Cette chronique n'est plus disponible sur notre site. Vous trouverez ci-dessous la dernière.

Chers amis,


Non, ce n’est pas George Stephenson qui a inventé la locomotive à vapeur.
Ingénieur de génie mais piètre homme d’affaires, c’est bien Richard Trevithick qui, le premier, a transformé la machine à vapeur d’un marteau-pilon de forge pour tracter le premier train de l’histoire ferroviaire.

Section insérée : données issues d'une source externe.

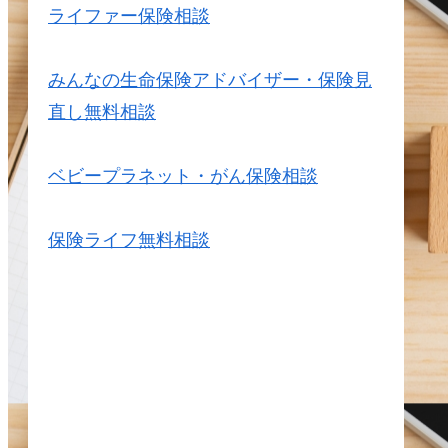
ライファー保険相談
みんなの生命保険アドバイザー・保険見
直し無料相談
ベビープラネット・がん保険相談
保険ライフ無料相談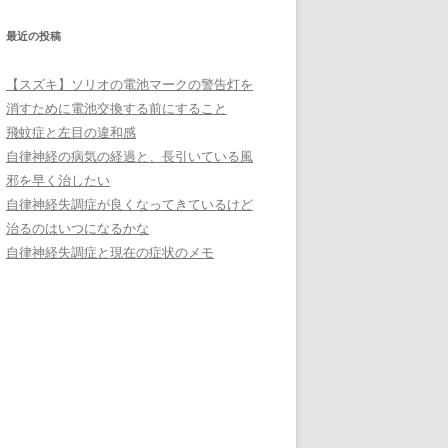
ー
最近の投稿
【スズキ】ソリオの電池マークの警告灯を
消すために電池交換する前にすること
飛蚊症と左目の違和感
自律神経の病気の経過と、長引いている風
邪を早く治したい
自律神経失調症が良くなってきているけど
治るのはいつになるかな
自律神経失調症と現在の症状のメモ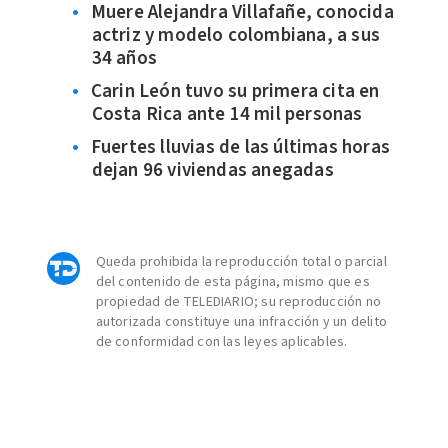
Muere Alejandra Villafañe, conocida
actriz y modelo colombiana, a sus
34 años
Carin León tuvo su primera cita en
Costa Rica ante 14 mil personas
Fuertes lluvias de las últimas horas
dejan 96 viviendas anegadas
Queda prohibida la reproducción total o parcial
del contenido de esta página, mismo que es
propiedad de TELEDIARIO; su reproducción no
autorizada constituye una infracción y un delito
de conformidad con las leyes aplicables.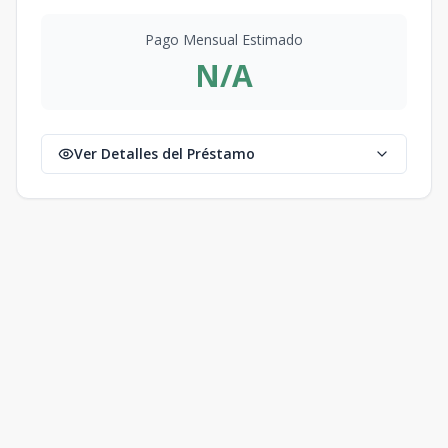
Pago Mensual Estimado
N/A
Ver Detalles del Préstamo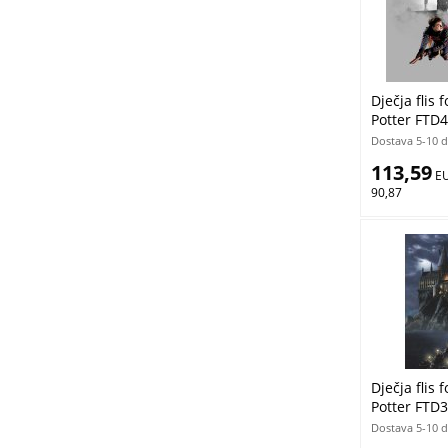
Dječja flis 
Potter FTD4
cm
Dostava 5-10 
113,59
 E
90,87
Dječja flis 
Potter FTD3
cm
Dostava 5-10 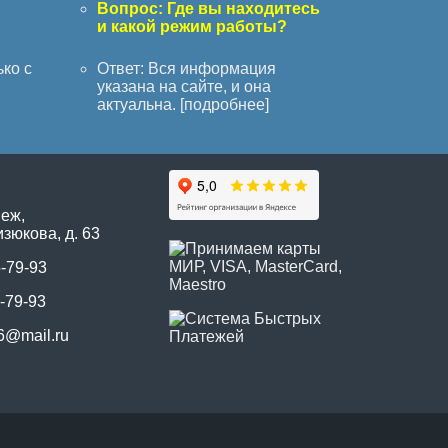
с
Вопрос: Где вы находитесь
и какой режим работы?
ько с
Ответ: Вся информация
указана на сайте, и она
актуальна. [
подробнее
]
неж,
зюкова, д. 63
5-79-93
-79-93
6@mail.ru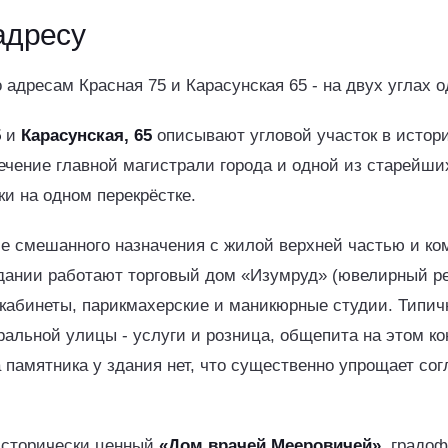
адресу
 адресам Красная 75 и Карасунская 65 - на двух углах о
5
и
Карасунская, 65
описывают угловой участок в истор
ечение главной магистрали города и одной из старейши
ки на одном перекрёстке.
ие смешанного назначения с жилой верхней частью и к
здании работают торговый дом «Изумруд» (ювелирный ре
 кабинеты, парикмахерские и маникюрные студии. Типи
ральной улицы - услуги и розница, общепита на этом к
а памятника у здания нет, что существенно упрощает со
исторически ценный
«Дом врачей Мееровичей»
, градо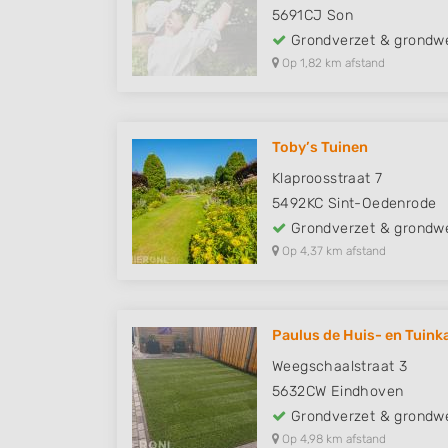
5691CJ
Son
Grondverzet & grondw
Op 1,82 km afstand
Toby’s Tuinen
Klaproosstraat 7
5492KC
Sint-Oedenrode
Grondverzet & grondw
Op 4,37 km afstand
Paulus de Huis- en Tuink
Weegschaalstraat 3
5632CW
Eindhoven
Grondverzet & grondw
Op 4,98 km afstand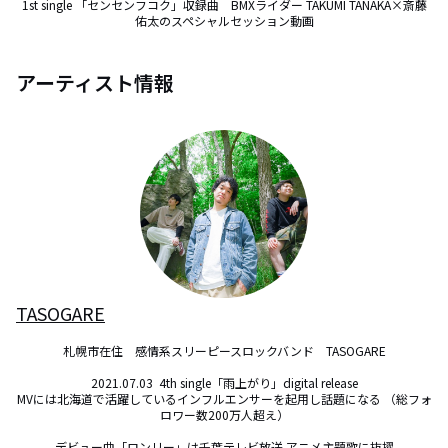
1st single 「センセンフコク」収録曲　BMXライダー TAKUMI TANAKA×斎藤
佑太のスペシャルセッション動画
アーティスト情報
TASOGARE
札幌市在住　感情系スリーピースロックバンド　TASOGARE

2021.07.03  4th single「雨上がり」digital release

MVには北海道で活躍しているインフルエンサーを起用し話題になる （総フォ
ロワー数200万人超え）

デビュー曲「ロンリー」は千葉テレビ放送 アニメ主題歌に抜擢
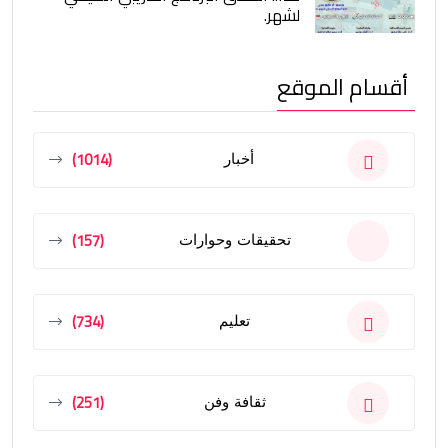
لشهر.
أقسام الموقع
(1014)
أخبار
(157)
تحقيقات وحوارات
(734)
تعليم
(251)
ثقافة وفن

« Le géant des Cornouailles », comme on le surnomme, à la fois du fait de sa taille titanesque et de son incroyable talent inventif, a démonté une machine à vapeur de la forge. Il y a ajouté des roues, un volant latéral et une haute cheminée pour un meilleur tirage. Le matin du 21 février 1804, au pays de Galles, soixante-dix mineurs grimpent dans des wagons tirés non plus par des chevaux, mais par la « machine du diable », actionnée par une énergie aqueuse.


Ce sont dix tonnes de fer qui s’ébranlent sur la voie ferrée reliant le canal aux forges de Penydarren, devant le regard fasciné du public. Au plus rapide, lorsque rien ne gêne la locomotive, le convoi roule au train d’enfer de neuf kilomètres à l’heure, sous l’œil vigilant de l’ingénieur des Mines qui trottine à ses côtés. Lui-même raconte l’exploit : « Nous avons réalisé notre voyage avec l’engin ; nous avons transporté dix tonnes de fer, cinq wagons et soixante-dix hommes à bord durant tout le voyage. C’est plus de quinze kilomètres que nous avons parcourus en 4 heures et 5 minutes ; mais nous avons dû abattre quelques arbres et enlever quelques gros rochers du chemin ».


Cette expérimentation, bien que perfectible, permet de prouver que non seulement la vapeur est capable de tirer de lourdes charges, mais aussi que l’adhésion des roues sur les rails métalliques fonctionne parfaitement. Plein d’entrain, Trevithick poursuit ses recherches et présente à Londres, en 1808, la locomotive « Catch me who can ». Il caresse l’espoir d’attirer des investisseurs et de développer à plus grande échelle sa trouvaille qu’il sait révolutionnaire. Reléguée au rang des curiosités, l’engin termine sa vie comme manège de foire, et le pionnier du rail, dans l’anonymat le plus complet avec un train de vie misérable.


Chemin faisant, grâce à celui qui avait un train d’avance, s’est imposée dans les consciences étatiques l’opportunité économique du développement des chemins de fer. A l’occasion du concours de Rainhill en 1829, toujours chez nos amis anglais, des successeurs mettent en train des machines plus performantes, plus rapides, plus techniques que celles encore balbutiantes de Trevithick. L’enjeu est de taille car il s’agit de relier Liverpool à Manchester pour le transport de marchandises, bien entendu, mais aussi des passagers. Ainsi concourent la « Sans pareil » de Timothy Hackworth, ou la « Rocket » de George Stephenson qui remporte la palme, en atteignant 22 kilomètres-heure...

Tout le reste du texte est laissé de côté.